### ACTIVITY
Using the listing below, show all lines that hold the word "você".

### MATERIALS PROVIDED

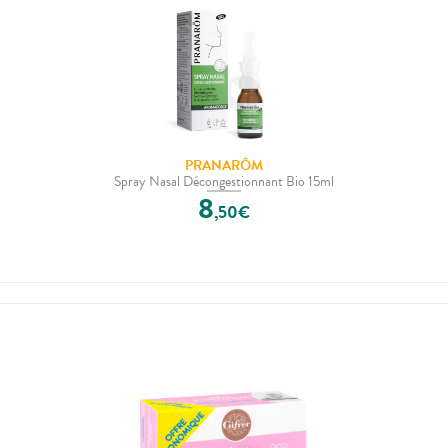
PRANARÔM
Spray Nasal Décongestionnant Bio 15ml
8
,
50
€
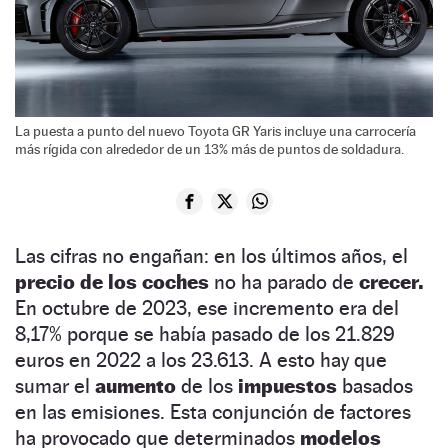
La puesta a punto del nuevo Toyota GR Yaris incluye una carrocería
más rígida con alrededor de un 13% más de puntos de soldadura.
Las cifras no engañan: en los últimos años, el
precio de los coches
no ha parado de
crecer.
En octubre de 2023, ese incremento era del
8,17% porque se había pasado de los 21.829
euros en 2022 a los 23.613. A esto hay que
sumar el
aumento
de los
impuestos
basados
en las emisiones. Esta conjunción de factores
ha provocado que determinados
modelos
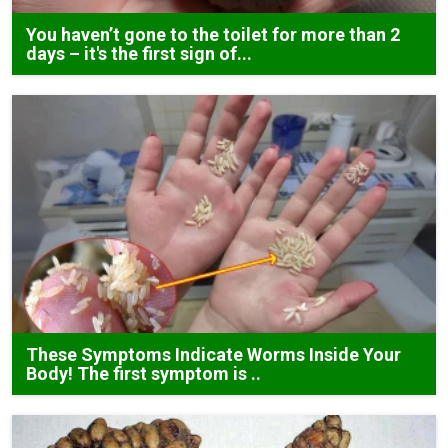
You haven’t gone to the toilet for more than 2
days – it's the first sign of...
These Symptoms Indicate Worms Inside Your
Body! The first symptom is ..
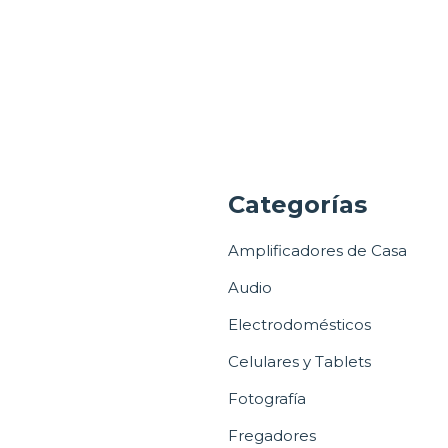
a
Categorías
Amplificadores de Casa
Audio
Electrodomésticos
Celulares y Tablets
Fotografía
Fregadores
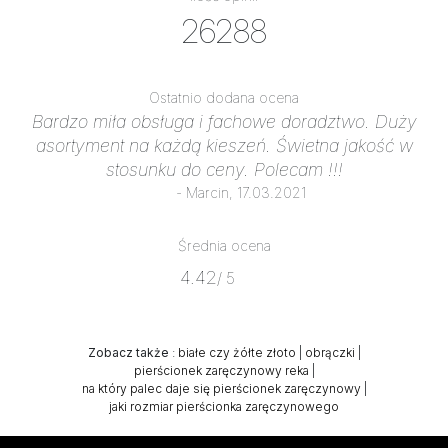
26288
Ostatnio dodana ocena
Bardzo miła obsługa i fachowe doradztwo. Duży
asortyment na każdą kieszeń. Świetna jakość w
stosunku do ceny. Polecam !!!
- Marcin, 17.03.2021
Średnia ocena
4.42
/ 5
Zobacz także
:
białe czy żółte złoto
|
obrączki
|
pierścionek zaręczynowy reka
|
na który palec daje się pierścionek zaręczynowy
|
jaki rozmiar pierścionka zaręczynowego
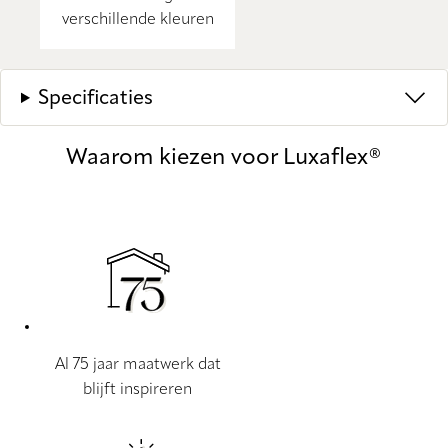
verschillende kleuren
Specificaties
Waarom kiezen voor Luxaflex®
Al 75 jaar maatwerk dat
blijft inspireren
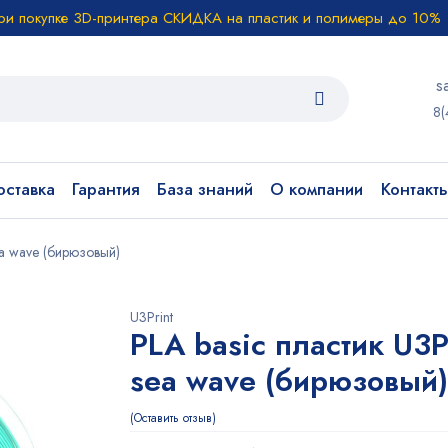
ри покупке 3D-принтера СКИДКА на пластик и полимеры до 10%
s
8(
ставка
Гарантия
База знаний
О компании
Контакт
sea wave (бирюзовый)
U3Print
PLA basic пластик U3P
sea wave (бирюзовый)
Оставить отзыв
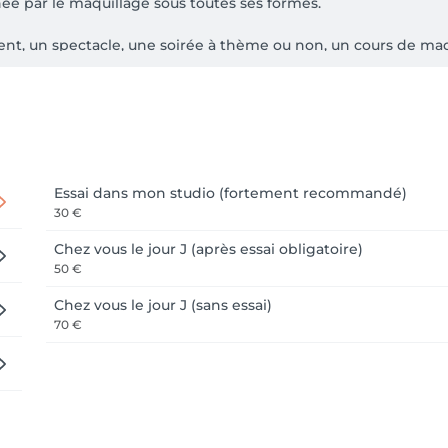
ée par le maquillage sous toutes ses formes.

nt, un spectacle, une soirée à thème ou non, un cours de maq
 mets ma créativité et mon savoir-faire à votre service pour d
à la convivialité et aux détails afin que chaque prestation so
avec vous ma passion de l'art du maquillage.

Cours de maquillage personnalisés • Belly Painting • Grimage •
Essai dans mon studio (fortement recommandé)
30 €
Chez vous le jour J (après essai obligatoire)
50 €
a ma plateforme en ligne, par messenger ou par téléphone.

Chez vous le jour J (sans essai)
70 €
avance pour toute modification ou annulation.
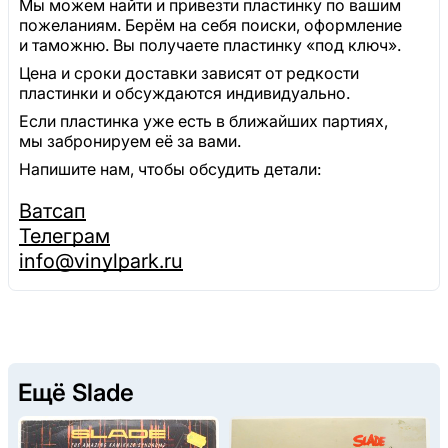
Мы можем найти и привезти пластинку по вашим
пожеланиям. Берём на себя поиски, оформление
и таможню. Вы получаете пластинку «под ключ».
Цена и сроки доставки зависят от редкости
пластинки и обсуждаются индивидуально.
Если пластинка уже есть в ближайших партиях,
мы забронируем её за вами.
Напишите нам, чтобы обсудить детали:
Ватсап
Телеграм
info@vinylpark.ru
Ещё Slade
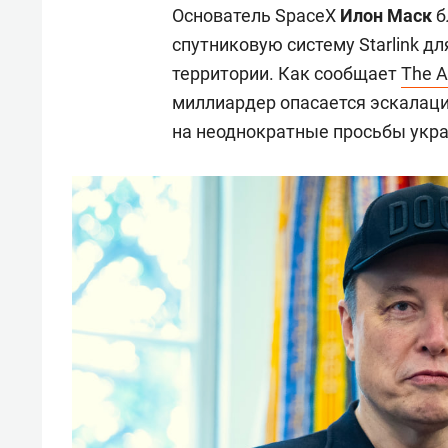
Основатель SpaceX
Илон Маск
б
спутниковую систему Starlink д
территории. Как сообщает
The A
миллиардер опасается эскалаци
на неоднократные просьбы укра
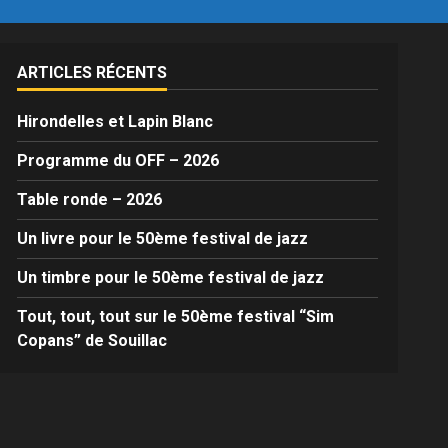
ARTICLES RÉCENTS
Hirondelles et Lapin Blanc
Programme du OFF – 2026
Table ronde – 2026
Un livre pour le 50ème festival de jazz
Un timbre pour le 50ème festival de jazz
Tout, tout, tout sur le 50ème festival “Sim
Copans” de Souillac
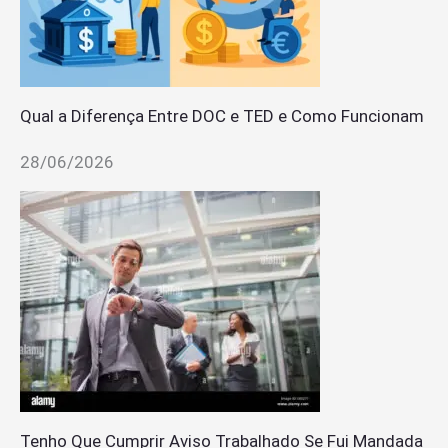
Qual a Diferença Entre DOC e TED e Como Funcionam
28/06/2026
Tenho Que Cumprir Aviso Trabalhado Se Fui Mandada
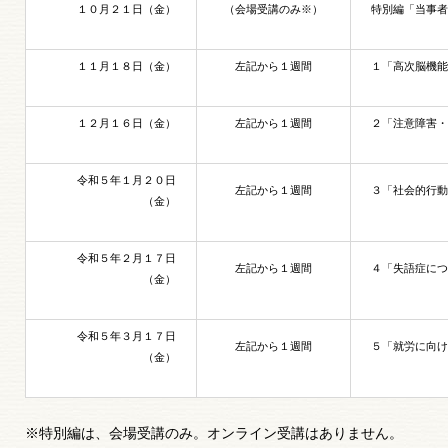
１０月２１日（金）
（会場受講のみ※）
特別編「当事者
１１月１８日（金）
左記から１週間
１「高次脳機能
１２月１６日（金）
左記から１週間
２「注意障害・
令和５年１月２０日
左記から１週間
３「社会的行動
（金）
令和５年２月１７日
左記から１週間
４「失語症につ
（金）
令和５年３月１７日
左記から１週間
５「就労に向け
（金）
※特別編は、会場受講のみ。オンライン受講はありません。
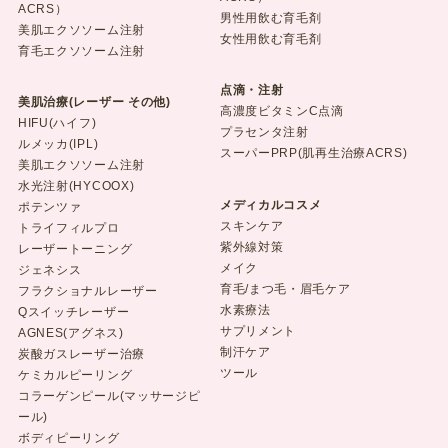
ACRS）
男性用飲む育毛剤
美肌エクソソーム注射
女性用飲む育毛剤
育毛エクソソーム注射
点滴・注射
美肌治療(レーザー その他)
高濃度ビタミンC点滴
HIFU(ハイフ)
プラセンタ注射
ルメッカ(IPL)
スーパーPRP(肌再生治療ACRS)
美肌エクソソーム注射
水光注射(HYCOOX)
メディカルコスメ
ポテンツァ
スキンケア
トライフィルプロ
紫外線対策
レーザートーニング
メイク
ジェネシス
育毛/まつ毛・眉毛ケア
フラクショナルレーザー
水素療法
Qスイッチレーザー
サプリメント
AGNES(アグネス)
制汗ケア
炭酸ガスレーザー治療
ツール
ケミカルピーリング
コラーゲンピール(マッサージピ
ール)
ボディピーリング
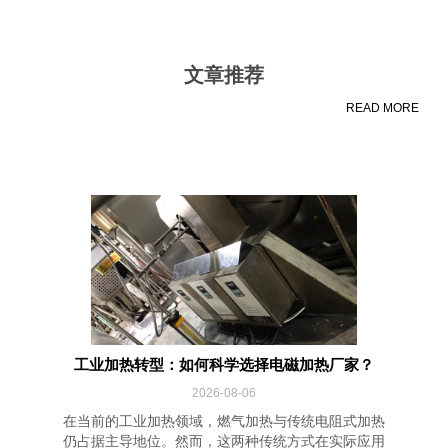
文章推荐
READ MORE
工业加热转型：如何科学选择电磁加热厂家？
2026-08-06
在当前的工业加热领域，燃气加热与传统电阻式加热
仍占据主导地位。然而，这两种传统方式在实际应用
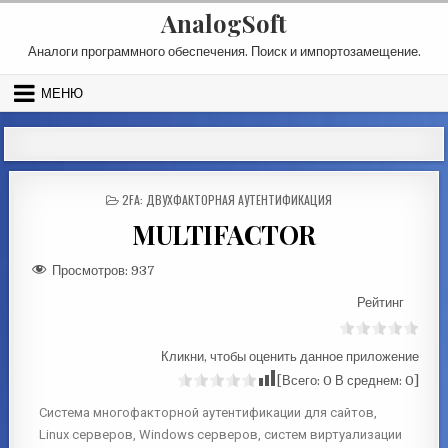
AnalogSoft
Аналоги программного обеспечения. Поиск и импортозамещение.
МЕНЮ
2FA: ДВУХФАКТОРНАЯ АУТЕНТИФИКАЦИЯ
MULTIFACTOR
Просмотров:
937
Рейтинг
Кликни, чтобы оценить данное приложение
[Всего:
0
В среднем:
0
]
Система многофакторной аутентификации для сайтов,
Linux серверов, Windows серверов, систем виртуализации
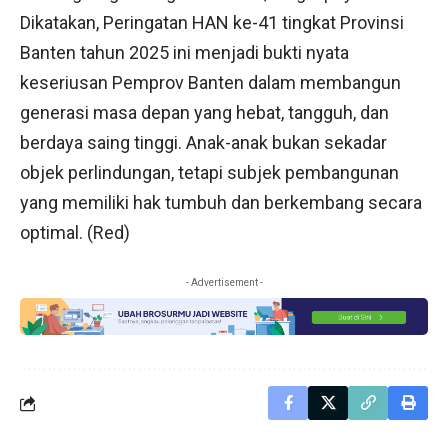
Dikatakan, Peringatan HAN ke-41 tingkat Provinsi
Banten tahun 2025 ini menjadi bukti nyata
keseriusan Pemprov Banten dalam membangun
generasi masa depan yang hebat, tangguh, dan
berdaya saing tinggi. Anak-anak bukan sekadar
objek perlindungan, tetapi subjek pembangunan
yang memiliki hak tumbuh dan berkembang secara
optimal. (Red)
- Advertisement -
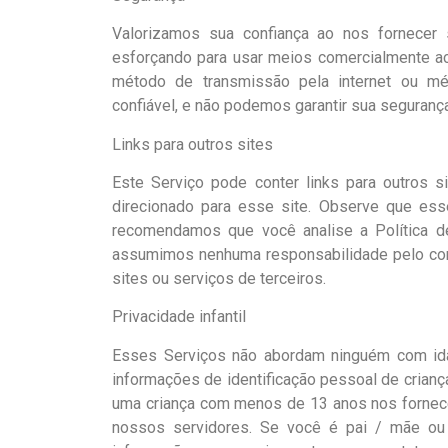
Valorizamos sua confiança ao nos fornecer
esforçando para usar meios comercialmente ac
método de transmissão pela internet ou m
confiável, e não podemos garantir sua segurança
Links para outros sites
Este Serviço pode conter links para outros s
direcionado para esse site. Observe que ess
recomendamos que você analise a Política d
assumimos nenhuma responsabilidade pelo cont
sites ou serviços de terceiros.
Privacidade infantil
Esses Serviços não abordam ninguém com idad
informações de identificação pessoal de cria
uma criança com menos de 13 anos nos fornec
nossos servidores. Se você é pai / mãe ou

### ANSWER BOX
recomendamos que você analise a Política d
nossos servidores. Se você é pai / mãe ou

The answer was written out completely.